EASTON, Pa. - Northampton County Controller Stephen Barron Jr. Thursday night criticized what he called a "staggering" increase in staff development training costs, but Northampton County Council member Mathew Benol said controller's report was "nothing more than a political football."

"I think it's a knee-jerk thing done to make our county executive (John Brown) look bad, and I'm getting tired of it," Benol said. "I'm tired of our controller using that position as a political pulpit."

Barron, speaking outside council chambers, defended his report and criticized Benol.

"What Benol is saying is a bunch of crap," Barron said.

Barron's criticisms were aimed at Amy Trapp, the county's new human resources director.

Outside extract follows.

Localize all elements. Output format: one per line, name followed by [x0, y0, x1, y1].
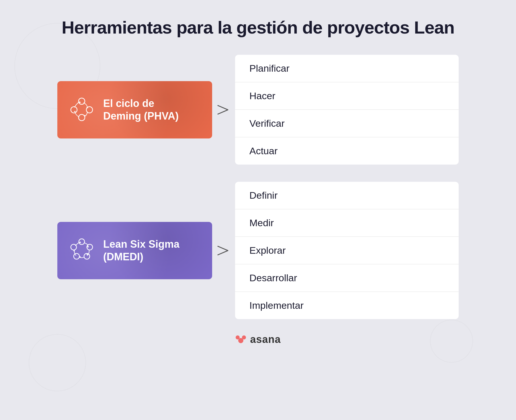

Trapp, who was in a recent car accident, was not at Thursday night's council meeting.

According to Barron's report to council, staff development and training costs in that department jumped from $5,749 to $56,758, an increase of 987 percent, Barron noted.

Barron specifically noted two trips to conferences, one to Las Vegas for a NeoGov User Conference, the other in New Orleans for a Workers Compensation Conference.

County Executive John Brown defended the spending and criticized Barron for taking the figures out of context.

Brown said the county had been under spending on training its employees for years and was trying to put a foundation in place for all levels of managers and supervisors so they can put training platforms in place.

Barron recommended council take a closer look at such spending in the future. Council Member Hayden Phillips said he intended to do just that.

In other action, former Council Member Scott Parsons informed council that a Friends of Gracedale Foundation, a 501 (3) (c), had been set up for the  non-profit organization, had been established for the county's nursing home.

The foundation is a tax-exempt charity that can accept tax- deductible donations and applying for grants. Parsons said it took about three years to set up the foundation, which received $1,000 in its first donation.

"Hopefully it will turn into something big," Parsons said, referring to the foundation. He said the foundation's goal is simple: help Gracedale.

In another matter involving Gracedale, council approved a $1.9 million contract with Wind Gap Electric for stand-by generators at the nursing home.